Kathy Jackson

Kathy Jackson (born Kathy Koukouvaos)[1] is a prominent Australian union leader and the National Secretary of the Health Services Union of Australia. She is also a Vice President of the Australian Council of Trade Unions.

Jackson has been an official of the Health Services Union's Number Three branch which represents highly skilled health professionals like radiographers, physiotherapists, radiation therapists, speech pathologists, occupational therapists and social workers since 1992, and is also the State Secretary of that branch. After doubling the size of that branch of the union with thousands of new members, she was elevated to the most senior position within the union, as its national leader in 2008, its first ever female national secretary.[1]

In addition to that Jackson has extensive involvement in the financial services industry representing her members' interests as a director of the Health Employees Superannuation Trust of Australia (HESTA), the country's sixth largest industry fund by assets under management ($13 billion as at 2008). Jackson is also a member of the Australian Council of Superannuation Investors and the AEW Advisory Board in the United States. AEW Capital Management manages real estate and other investments worth in excess of $50 billion [2].

Jackson is a graduate of the University of Melbourne and has also studied at Harvard University, completing its Trade Union Training Programme in 2004. She also holds a Diploma - Company Director from the Australian Institute of Company Directors, reflecting her interest in corporate governance.

Kathy is also a senior figure in the Victorian Branch of the Australian Labor Party, and is a leading light within its moderate faction Labor Unity aligned with powerbroker Senator David Feeney. While at the University of Melbourne, Jackson and Feeney shared the same elected position within its student union.

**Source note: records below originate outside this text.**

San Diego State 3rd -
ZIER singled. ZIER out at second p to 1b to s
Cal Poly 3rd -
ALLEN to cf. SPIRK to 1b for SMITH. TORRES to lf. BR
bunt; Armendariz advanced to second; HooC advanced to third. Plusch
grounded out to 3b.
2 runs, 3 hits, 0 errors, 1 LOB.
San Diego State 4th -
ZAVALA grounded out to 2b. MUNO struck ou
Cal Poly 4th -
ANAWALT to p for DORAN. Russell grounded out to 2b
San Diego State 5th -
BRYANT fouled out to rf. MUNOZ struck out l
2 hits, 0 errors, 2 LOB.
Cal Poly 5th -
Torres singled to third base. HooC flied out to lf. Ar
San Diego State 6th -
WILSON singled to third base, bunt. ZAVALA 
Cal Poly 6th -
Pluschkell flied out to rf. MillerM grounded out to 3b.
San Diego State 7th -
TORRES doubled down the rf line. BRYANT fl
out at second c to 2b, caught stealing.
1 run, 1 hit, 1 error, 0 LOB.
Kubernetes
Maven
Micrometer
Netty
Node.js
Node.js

She has taken high profile positions on a range of issues including corporate and union donations to political campaigns. She told The Australian "Without restrictions on donations and public funding ... we'll end up like the United States with two parties owned by the corporations divided only on lifestyle issues like gay marriage."[3]

Jackson has promoted a more activist approach in the union peak body, the ACTU. In a confidential paper for her union executive in June 2008, the union leader was critical of the ACTU's leadership for not representing the interests of working people with the federal government in particular.

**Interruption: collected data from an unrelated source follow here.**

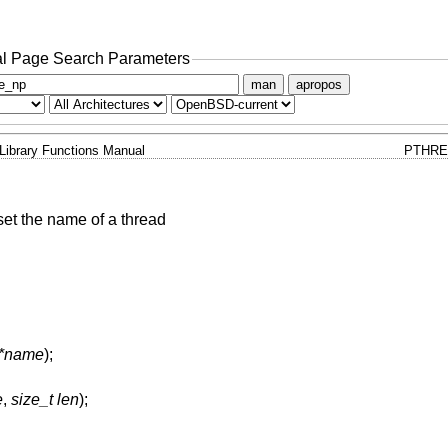
l Page Search Parameters
man
apropos
Library Functions Manual
PTHRE
set the name of a thread
 *name
);
e
,
size_t len
);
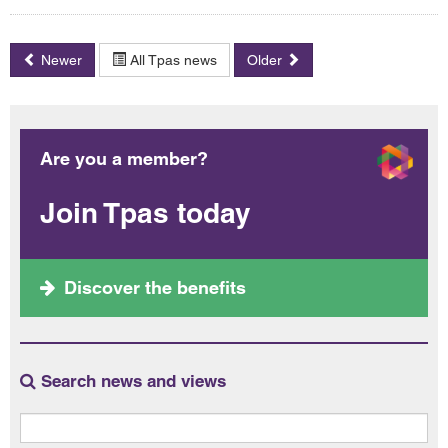
Newer
All Tpas news
Older
Are you a member?
Join Tpas today
Discover the benefits
Search news and views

Jackson has also been occasionally critical of the Victorian Labor government headed by John Brumby. During 2007 and 2008, the HSU was embroiled in an enterprise bargaining dispute with the government, where the Health Minister Daniel Andrews has used legal mechanisms under federal law (which ironically Labor opposed) to restrict the union's industrial action. Jackson said at the time "It's also time that Mr Brumby wakes up and realises that Victorians did not endorse the use of WorkChoices for use against anyone, let alone their health workers. We will bargain lawfully, but we will not lie down."

In August 2011 Jackson the national secretary of the Health Services Union alleged that the credit card issued to former national secretary Craig Thomson had been used for unlawful purposes. Mr Thompson is currently a member of the minority Federal Labor Government and sitting member of the NSW seat of Dobell. The allegations of credit card fraud and other alleged fraud within the HSU are currently under investigation by the NSW police, who have created a task force to investigate the matter, after further evidence was provided by Jackson.[2]

References

  1. ^ Fife-Yeomans, Janet: Kathy Jackson - the woman at centre of the storm, The Daily Telegraph, 27 August 2011.
  2. ^ Union's Mr Millions: big-spending union leadership faces strike force investigation, The Sydney Morning Herald, 13th September 2011.